Igor Lubomirsky of Israel’s Weizmann Institute of Science has been working with unusual materials called pyroelectric amorphous solids. These materials change their electrical charge depending on their temperature. Lubomirsky noticed that when he put water on these materials, the freezing point depended on the charge. Negative charge lowers the freezing point, positive charges raise it.
“Just the presence of electric charge by itself, on a surface that is not conductive, does something to water,” he says.
'A Good Subject To Think About’
Lubomirsky found something else strange. On a positively charged surface, the water freezes from the bottom up, and on a negative surface, the water freezes from the top down.

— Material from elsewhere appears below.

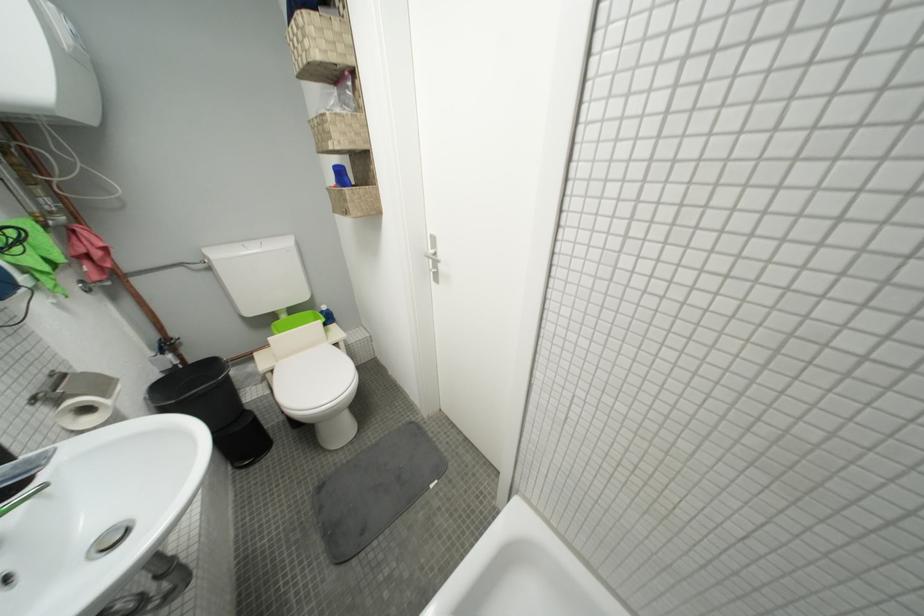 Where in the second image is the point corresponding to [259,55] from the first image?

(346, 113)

Lubomirsky says he doesn't know why changing charge alters the freezing properties of the water. “But what we do know is we have a very, very, very good subject to think about,” he says. His results appear in the latest edition of the journal Science.
Lithium tantalate was one of the materials the team studied. At minus 11 degrees Celsius, lithium tantalate is negatively charged. When the temperature rises 3 degrees, however, it becomes positively charged. And since water freezes more easily at a higher temperature on positively charged surfaces, as you warm the supercooled liquid, it becomes solid — findings not at all in line with what we know from everyday life.
Franz Geiger, a physical chemist at Northwestern University in Illinois, thinks Lubomirsky’s work may be important for climate modeling. That’s because ice crystals form on dust in the atmosphere — this is how clouds are made. Dust can have different electrical charges, and that could change the temperature at which clouds form — which in turn could affect global temperatures.